Wait, wasn’t that a Star Trek episode from the 1960s?
How about the once important person escaping from pursuers who creates friction with the local power structure but in the end is instrumental in saving the planet’s Mind from forever wandering and saving the locals from sure destruction.
Do the two antagonists kiss and make up or do they both recognize the value each brings to the galaxy and go their separate ways into an unspecified future?
Okay. It was a short novel and was reasonably well written. It held my interest only to the extent that I always knew it would be over soon. If it had been hundreds of pages like some of those big, honking scifi classics like Dune or Stand On Zanzibar I would have tossed it out the forward port to drift off towards Planet #23.
I have a theory of literature and perhaps life in general.
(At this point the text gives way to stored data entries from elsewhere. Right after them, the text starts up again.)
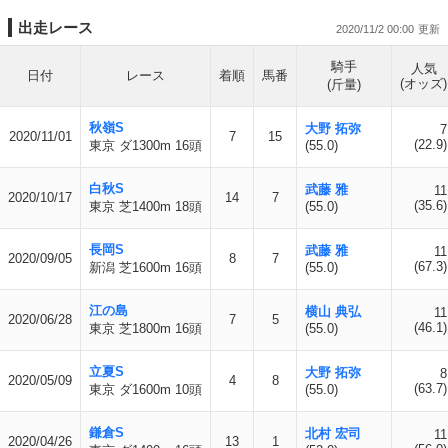
出走レース
2020/11/2 00:00
騎手
人気
日付
レース
着順
馬番
(オッズ)
(斤量)
秋嶺S
大野 拓弥
7
2020/11/01
7
15
(22.9)
東京 ダ1300m 16頭
(55.0)
白秋S
武藤 雅
11
2020/10/17
14
7
(35.6)
東京 芝1400m 18頭
(55.0)
長岡S
武藤 雅
11
2020/09/05
8
7
(67.3)
新潟 芝1600m 16頭
(55.0)
江の島
横山 典弘
11
2020/06/28
7
5
(46.1)
東京 芝1800m 16頭
(55.0)
立夏S
大野 拓弥
8
2020/05/09
4
8
(63.7)
東京 ダ1600m 10頭
(55.0)
鎌倉S
北村 宏司
11
2020/04/26
13
1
It’s not unique, but it does seem reasonable:
We like what we like, no matter how bad it is.
As a corollary, I don’t like Science Fiction therefore I didn’t like On a Red Station, Drifting, no matter how good it was.
I’m sure we all have certain characteristics that we expect in our reading and if those characteristics are there, then we are happily in our comfort zone. It is when these characteristics are slavishly followed that we can call it Check-List Fiction or, as time and big-box bookstores call it, Genre Fiction.
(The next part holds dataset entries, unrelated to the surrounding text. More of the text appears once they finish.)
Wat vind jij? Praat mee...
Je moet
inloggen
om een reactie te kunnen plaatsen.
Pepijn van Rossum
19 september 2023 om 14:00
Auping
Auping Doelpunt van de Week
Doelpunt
I have heard many arguments through the years that some genre fiction is so good that it should be considered Literary Fiction. Now, beside the point that the term “Literary Fiction” is an abomination, I think the confusion is over the need to touch all the bases in Genre Fiction: the hunky romance guy, the horrible B. E. M., the cattle baron with hired gunslingers; the trod upon shamus; the ultra-sexy temptress, the honest and brilliant officer of the law, the brave comrade in arms. It’s when something that looks like genre fiction has the audacity to change or even ignore the time-honored characteristics of the genre that the opportunity for something more literary or imaginative is exhibited.
So if you love Science Fiction and get upset when it doesn’t seem to follow the rules, you can think of it two ways: first, the fiction fails because it doesn’t meet your concepts of what Science Fiction should be, or second, there might be more to the fiction than you expected and you might consider reading closer next time.
Of course it could be because the fiction was crap … but that’s for another post.